Bobby McFerrin is a jazz singer most famous for his worldwide hit single “Don’t worry, be happy”. Normally he performs just using his own voice and a microphone. If you aren’t familiar with his work scroll down to the bottom of this post where I’ve added a video of him singing. I love his music but I love watching him as a performer as well.

Bobby McFerrin was invited to speak at the World Science Festival and he uses the pentatonic scale to play his audience. I highly recommend you try and sing along first time around. If you are in a busy place, hum under your breath, but do try and sing along.

At the start he says: “Talking about expectations… watch”. I love the idea that you don’t need to explain a scientific concept in words to get it across powerfully to an audience.
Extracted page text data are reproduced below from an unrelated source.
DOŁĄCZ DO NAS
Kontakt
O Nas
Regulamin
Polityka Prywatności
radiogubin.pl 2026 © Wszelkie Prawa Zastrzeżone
He makes this look deceptively easy. The more I play this the more I take from it as a piece of audience handling. He builds the routine slowly making it clear with just body language alone what he wants the audience to do and leads them to their first extra or independent note as a wonderful surprise. But then he doesn’t allow the concentration of the panel or the audience to falter, we are right back in it. When he jumps with his legs apart he doesn’t just give us an applause point (more of these in a post to come) he is emphasising that we will need to watch closely to follow the rest. You can even watch the timings of how he plants his legs- one to give an indication of where the note is going, the other to tell us when to sing the note.

It is a wonderfully subtle piece that I think is a spectacular piece of audience handling and science communication. If you don’t already know about the pentatonic scale I challenge anyone watching this to not want to find out more afterward.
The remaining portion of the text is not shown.